Dai dati dell’Aire (Anagrafe degli italiani residenti all’estero) risulta che soltanto nel 2011 i giovani tra i 20 ed i 40 anni che hanno lasciato il nostro Paese per cercare di costruirsi altrove un futuro migliore sono stati più di 27.000. È la cosiddetta “fuga dei cervelli”. Persone che hanno studiato e si sono formate in Italia e che adesso mettono le loro braccia ed il loro ingegno a disposizione dell’economia e della società di altre nazioni. Alcuni di loro sono i “migliori”, quelli che non hanno trovato posto nelle università ed in aziende ed enti pubblici perché scavalcati dai soliti raccomandati. Altri sono gli scoraggiati, quelli che magari si sono arresi davanti ai mille cavilli della nostra legislazione e della pubblica amministrazione che hanno impedito loro di realizzare in Italia il sogno di avviare una attività o un progetto.
Gli umbri iscritti all’Aire, di tutte le età, sono 30 mila, di cui quasi la metà donne. In pratica pari al numero degli abitanti di una media città della nostra regione.

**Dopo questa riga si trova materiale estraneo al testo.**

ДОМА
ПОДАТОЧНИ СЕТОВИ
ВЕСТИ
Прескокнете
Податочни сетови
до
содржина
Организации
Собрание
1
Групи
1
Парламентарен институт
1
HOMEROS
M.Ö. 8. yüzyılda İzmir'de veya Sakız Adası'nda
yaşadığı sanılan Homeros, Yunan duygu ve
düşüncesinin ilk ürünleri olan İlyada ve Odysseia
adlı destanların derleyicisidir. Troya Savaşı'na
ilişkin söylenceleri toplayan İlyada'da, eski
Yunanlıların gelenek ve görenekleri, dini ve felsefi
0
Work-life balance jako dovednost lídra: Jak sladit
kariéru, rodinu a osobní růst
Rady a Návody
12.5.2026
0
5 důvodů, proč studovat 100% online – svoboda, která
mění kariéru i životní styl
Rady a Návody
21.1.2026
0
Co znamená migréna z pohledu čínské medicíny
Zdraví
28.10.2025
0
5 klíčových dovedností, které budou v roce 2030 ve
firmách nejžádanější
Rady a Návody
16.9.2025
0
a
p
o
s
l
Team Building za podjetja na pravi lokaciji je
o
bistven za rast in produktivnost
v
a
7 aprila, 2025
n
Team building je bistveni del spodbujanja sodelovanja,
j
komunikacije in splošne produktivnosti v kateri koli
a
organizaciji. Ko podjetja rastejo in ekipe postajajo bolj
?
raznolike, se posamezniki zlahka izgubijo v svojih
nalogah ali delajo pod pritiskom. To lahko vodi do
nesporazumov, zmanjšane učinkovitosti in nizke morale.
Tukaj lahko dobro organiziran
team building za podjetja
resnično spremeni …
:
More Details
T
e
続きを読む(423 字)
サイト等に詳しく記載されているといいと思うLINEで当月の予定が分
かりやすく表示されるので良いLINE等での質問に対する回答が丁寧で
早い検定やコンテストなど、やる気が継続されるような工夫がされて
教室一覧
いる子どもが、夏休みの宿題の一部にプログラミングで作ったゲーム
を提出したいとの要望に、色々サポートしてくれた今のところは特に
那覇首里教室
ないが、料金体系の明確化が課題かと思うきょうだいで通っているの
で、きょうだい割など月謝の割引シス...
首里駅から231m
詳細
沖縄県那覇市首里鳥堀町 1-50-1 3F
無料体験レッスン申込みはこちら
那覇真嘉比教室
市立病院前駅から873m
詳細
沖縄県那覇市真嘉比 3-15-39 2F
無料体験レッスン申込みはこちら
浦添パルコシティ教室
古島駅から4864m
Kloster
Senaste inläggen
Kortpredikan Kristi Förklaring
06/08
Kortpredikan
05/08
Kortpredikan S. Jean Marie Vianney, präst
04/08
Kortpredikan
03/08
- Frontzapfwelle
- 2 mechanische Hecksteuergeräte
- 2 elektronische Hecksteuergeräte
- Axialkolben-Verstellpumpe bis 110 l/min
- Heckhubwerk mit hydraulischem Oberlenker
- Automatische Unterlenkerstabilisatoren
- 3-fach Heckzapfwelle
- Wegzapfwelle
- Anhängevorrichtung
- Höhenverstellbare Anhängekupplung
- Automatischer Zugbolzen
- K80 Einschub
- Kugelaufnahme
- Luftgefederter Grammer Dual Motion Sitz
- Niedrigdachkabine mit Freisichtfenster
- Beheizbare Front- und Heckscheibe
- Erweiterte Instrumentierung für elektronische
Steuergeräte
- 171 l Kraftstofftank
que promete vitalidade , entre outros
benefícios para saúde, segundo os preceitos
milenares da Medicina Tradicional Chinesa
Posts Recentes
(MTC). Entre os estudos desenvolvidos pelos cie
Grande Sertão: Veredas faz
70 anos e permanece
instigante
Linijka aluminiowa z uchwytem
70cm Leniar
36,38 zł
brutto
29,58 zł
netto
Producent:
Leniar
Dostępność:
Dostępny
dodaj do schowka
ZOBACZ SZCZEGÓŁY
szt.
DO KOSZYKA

A loro adesso è offerta l’opportunità di rientrare in Umbria per avviare una attività autonoma od una impresa con il progetto “Brain back” oggetto di un bando dell’Aur (Agenzia Umbria ricerche). È finanziato dal Fondo sociale europeo e realizzato in collaborazione con il servizio Emigrazione della Regione. Scade il 30 maggio ed è aperto a tutti gli umbri (di origine, nascita, discendenza o residenza) che abbiano trascorso per motivi di studio o di lavoro almeno due anni all’estero e che intendano costituire una attività imprenditoriale con sede legale ed operativa in Umbria. Riceveranno un contributo a fondo peduto per un ammontare massimo di 20.000 euro. Una somma non ingente, ma comunque allettante per favorire il rientro in Umbria di tanti “cervelli in fuga”. Già ci sono molte risposte e molti contatti grazie alla diffusione del bando sui social network ed alla presentazione della iniziativa fatta recentemente nell’incontro “Mee Talents” di Milano. “Molti umbri che lavorano o studiano all’estero – ha detto il direttore di Aur, Anna Ascani – hanno espresso il desiderio di rientrare e fare business nella propria regione. Le idee imprenditoriali che sono state presentate spaziano dal settore scientifico a quelli della ristorazione e di servizi innovativi”. Molti di questi progetti – ha detto ancora il direttore Ascani – riguardano la promozione dell’Umbria e delle sue specificità territoriali “a testimonianza del forte legame che questa mantiene con i suoi emigrati”. L’Aur aveva anche diffuso un questionario per sondare la disponibilità degli emigrati umbri ad avviare attività imprenditoriali nella nostra regione. A compilarlo – ha detto la Ascani – sono stati soprattutto i giovani. L’età media è di 35 anni. Il 41% ha un dottorato e il 34% è laureato. Almeno la metà di quanti hanno risposto al questionario hanno espresso il desiderio di potere tornare in Umbria e la maggior parte di loro vorrebbe poterlo fare entro due anni. “Brain back” potrebbe offrire loro l’occasione.